((

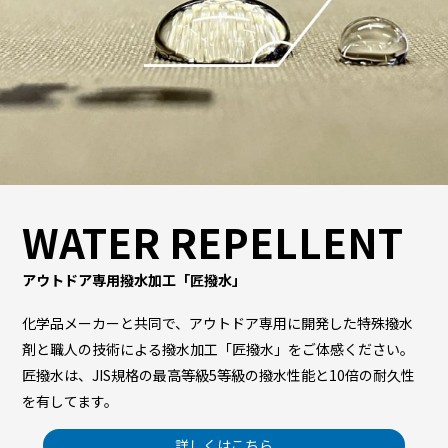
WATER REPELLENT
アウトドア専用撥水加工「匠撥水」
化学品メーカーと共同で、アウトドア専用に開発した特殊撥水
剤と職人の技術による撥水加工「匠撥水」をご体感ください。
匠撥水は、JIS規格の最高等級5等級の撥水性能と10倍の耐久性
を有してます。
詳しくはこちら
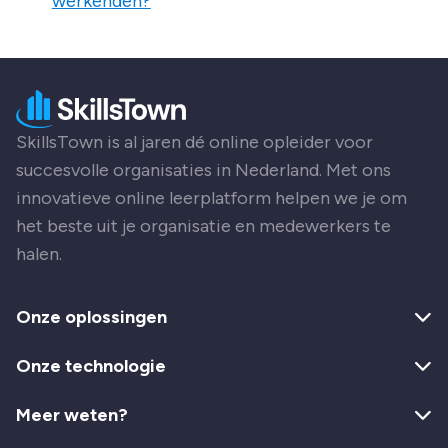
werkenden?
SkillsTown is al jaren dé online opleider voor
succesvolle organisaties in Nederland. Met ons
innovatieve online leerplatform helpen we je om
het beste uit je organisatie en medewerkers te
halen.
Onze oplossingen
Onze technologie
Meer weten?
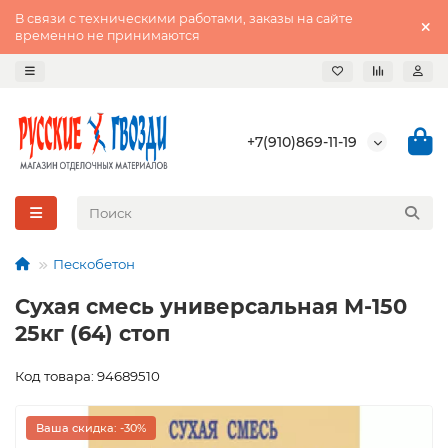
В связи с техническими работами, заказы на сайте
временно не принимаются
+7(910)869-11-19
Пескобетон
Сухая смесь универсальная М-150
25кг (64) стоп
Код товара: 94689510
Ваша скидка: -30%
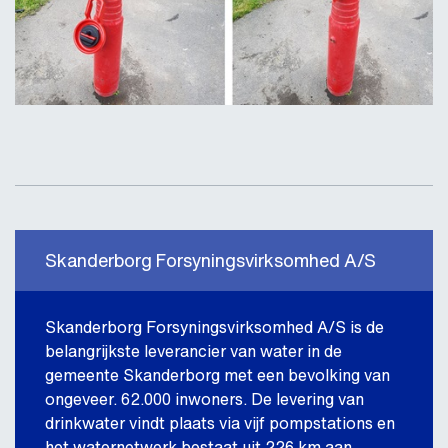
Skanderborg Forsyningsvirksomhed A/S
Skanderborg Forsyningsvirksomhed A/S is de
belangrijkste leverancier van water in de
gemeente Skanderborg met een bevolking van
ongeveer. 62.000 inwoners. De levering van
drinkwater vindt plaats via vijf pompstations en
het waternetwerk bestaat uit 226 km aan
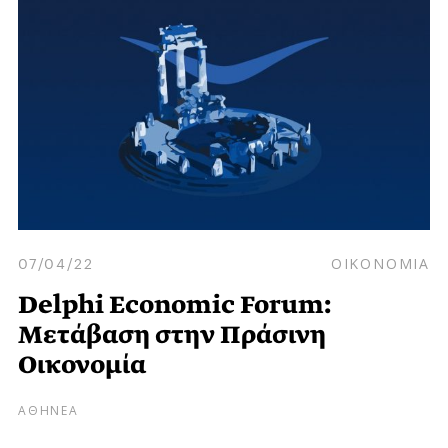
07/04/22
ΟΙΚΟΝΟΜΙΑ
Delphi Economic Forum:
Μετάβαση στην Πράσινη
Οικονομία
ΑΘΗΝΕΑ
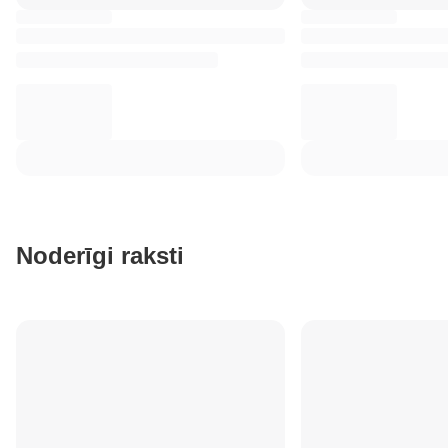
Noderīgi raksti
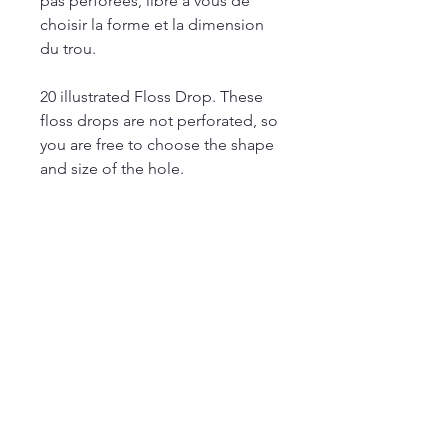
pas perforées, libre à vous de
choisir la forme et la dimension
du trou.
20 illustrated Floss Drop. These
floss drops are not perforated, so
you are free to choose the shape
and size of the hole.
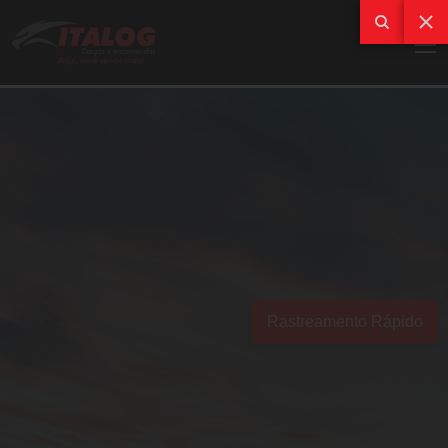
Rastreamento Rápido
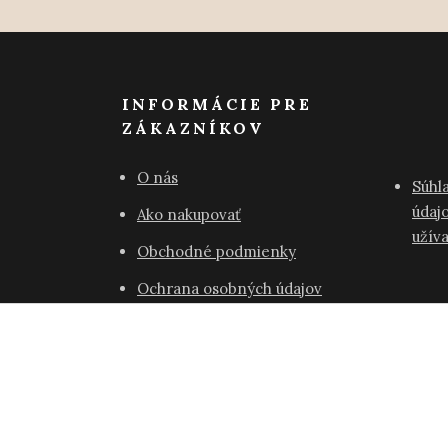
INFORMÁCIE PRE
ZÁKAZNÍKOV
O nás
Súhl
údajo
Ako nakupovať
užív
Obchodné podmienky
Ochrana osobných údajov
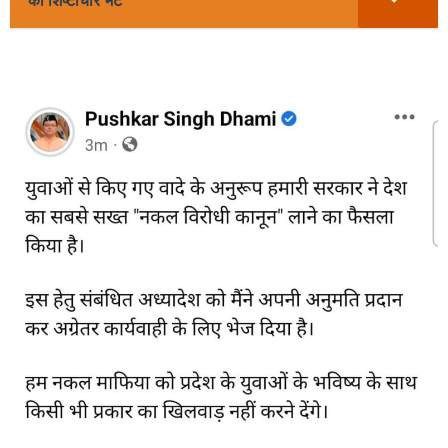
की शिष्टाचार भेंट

))
((

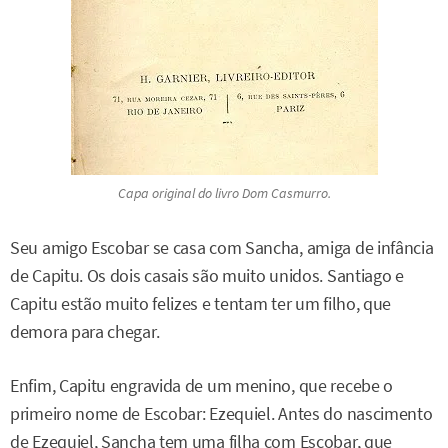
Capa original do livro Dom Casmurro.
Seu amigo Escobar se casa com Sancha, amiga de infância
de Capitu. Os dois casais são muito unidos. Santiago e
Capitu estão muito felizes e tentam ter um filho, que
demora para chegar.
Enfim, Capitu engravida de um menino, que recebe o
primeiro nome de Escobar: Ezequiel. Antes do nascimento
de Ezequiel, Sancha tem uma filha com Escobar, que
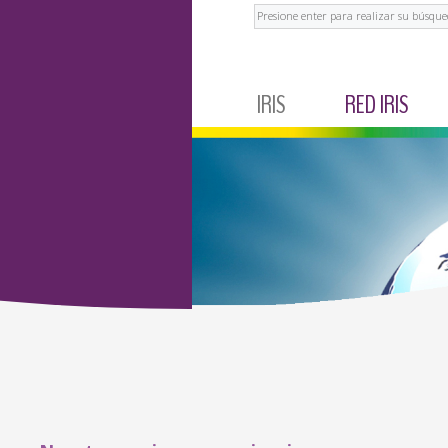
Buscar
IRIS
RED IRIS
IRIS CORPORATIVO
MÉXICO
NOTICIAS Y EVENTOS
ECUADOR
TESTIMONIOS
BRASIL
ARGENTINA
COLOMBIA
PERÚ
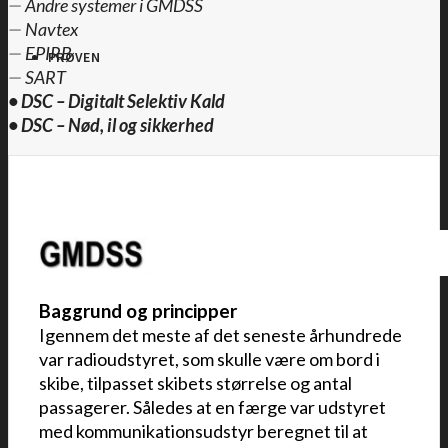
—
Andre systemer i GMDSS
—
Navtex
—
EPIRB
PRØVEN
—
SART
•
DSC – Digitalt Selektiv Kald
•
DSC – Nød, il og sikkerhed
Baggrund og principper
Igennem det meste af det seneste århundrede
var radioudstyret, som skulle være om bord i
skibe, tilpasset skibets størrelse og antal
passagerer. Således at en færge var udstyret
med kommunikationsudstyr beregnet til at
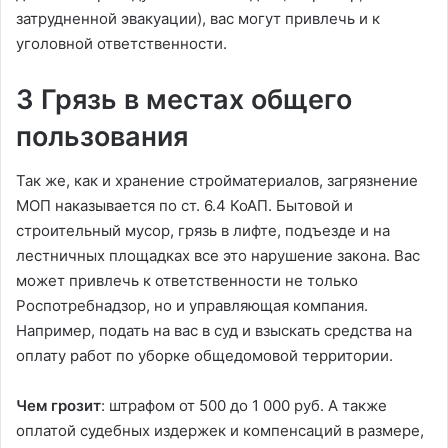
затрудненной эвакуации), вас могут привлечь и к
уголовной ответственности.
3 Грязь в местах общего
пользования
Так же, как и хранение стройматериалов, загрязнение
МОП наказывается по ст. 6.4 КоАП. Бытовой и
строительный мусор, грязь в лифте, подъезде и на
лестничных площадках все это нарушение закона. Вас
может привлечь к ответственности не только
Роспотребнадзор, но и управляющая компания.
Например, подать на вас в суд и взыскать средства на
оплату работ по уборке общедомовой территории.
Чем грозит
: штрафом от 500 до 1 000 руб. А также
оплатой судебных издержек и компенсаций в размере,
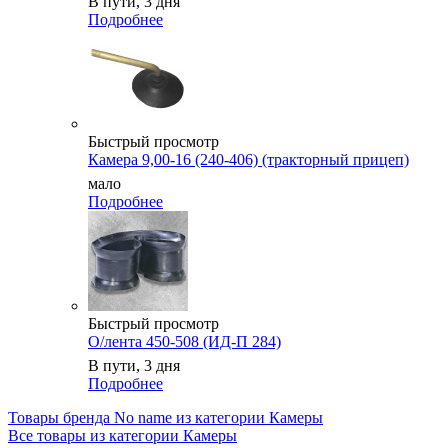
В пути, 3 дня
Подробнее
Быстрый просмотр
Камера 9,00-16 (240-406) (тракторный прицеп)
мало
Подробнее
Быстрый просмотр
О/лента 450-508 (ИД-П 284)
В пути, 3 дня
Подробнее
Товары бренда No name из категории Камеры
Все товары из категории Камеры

))
((

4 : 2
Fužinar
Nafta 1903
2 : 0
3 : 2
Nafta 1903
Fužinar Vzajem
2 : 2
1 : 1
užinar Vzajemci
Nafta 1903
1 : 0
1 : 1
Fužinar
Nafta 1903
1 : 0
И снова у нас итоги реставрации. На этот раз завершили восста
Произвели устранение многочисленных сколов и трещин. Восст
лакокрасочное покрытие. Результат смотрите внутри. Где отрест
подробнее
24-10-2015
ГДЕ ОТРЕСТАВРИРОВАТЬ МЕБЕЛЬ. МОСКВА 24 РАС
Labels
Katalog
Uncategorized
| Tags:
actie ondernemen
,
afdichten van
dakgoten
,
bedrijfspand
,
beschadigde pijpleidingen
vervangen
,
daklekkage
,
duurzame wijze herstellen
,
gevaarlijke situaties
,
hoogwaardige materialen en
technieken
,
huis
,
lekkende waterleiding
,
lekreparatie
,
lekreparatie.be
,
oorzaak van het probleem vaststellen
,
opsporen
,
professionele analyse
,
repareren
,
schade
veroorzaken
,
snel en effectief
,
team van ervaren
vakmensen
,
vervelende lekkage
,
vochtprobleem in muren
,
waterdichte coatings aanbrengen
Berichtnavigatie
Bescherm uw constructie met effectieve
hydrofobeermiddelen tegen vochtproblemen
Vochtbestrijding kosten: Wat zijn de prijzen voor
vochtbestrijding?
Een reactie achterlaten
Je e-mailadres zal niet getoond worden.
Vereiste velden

))

[Problem to work on] Look above for the line containing "de Capitu. Os", then write out every line from there down to the line containing "Все товары из категории Камеры", that line included, with no pictures.

[Response]
de Capitu. Os dois casais são muito unidos. Santiago e
Capitu estão muito felizes e tentam ter um filho, que
demora para chegar.
Enfim, Capitu engravida de um menino, que recebe o
primeiro nome de Escobar: Ezequiel. Antes do nascimento
de Ezequiel, Sancha tem uma filha com Escobar, que
Buscar
IRIS
RED IRIS
IRIS CORPORATIVO
MÉXICO
NOTICIAS Y EVENTOS
ECUADOR
TESTIMONIOS
BRASIL
ARGENTINA
COLOMBIA
PERÚ
—
Andre systemer i GMDSS
—
Navtex
—
EPIRB
PRØVEN
—
SART
•
DSC – Digitalt Selektiv Kald
•
DSC – Nød, il og sikkerhed
Baggrund og principper
Igennem det meste af det seneste århundrede
var radioudstyret, som skulle være om bord i
skibe, tilpasset skibets størrelse og antal
passagerer. Således at en færge var udstyret
med kommunikationsudstyr beregnet til at
затрудненной эвакуации), вас могут привлечь и к
уголовной ответственности.
3 Грязь в местах общего
пользования
Так же, как и хранение стройматериалов, загрязнение
МОП наказывается по ст. 6.4 КоАП. Бытовой и
строительный мусор, грязь в лифте, подъезде и на
лестничных площадках все это нарушение закона. Вас
может привлечь к ответственности не только
Роспотребнадзор, но и управляющая компания.
Например, подать на вас в суд и взыскать средства на
оплату работ по уборке общедомовой территории.
Чем грозит
: штрафом от 500 до 1 000 руб. А также
оплатой судебных издержек и компенсаций в размере,
В пути, 3 дня
Подробнее
Быстрый просмотр
Камера 9,00-16 (240-406) (тракторный прицеп)
мало
Подробнее
Быстрый просмотр
О/лента 450-508 (ИД-П 284)
В пути, 3 дня
Подробнее
Товары бренда No name из категории Камеры
Все товары из категории Камеры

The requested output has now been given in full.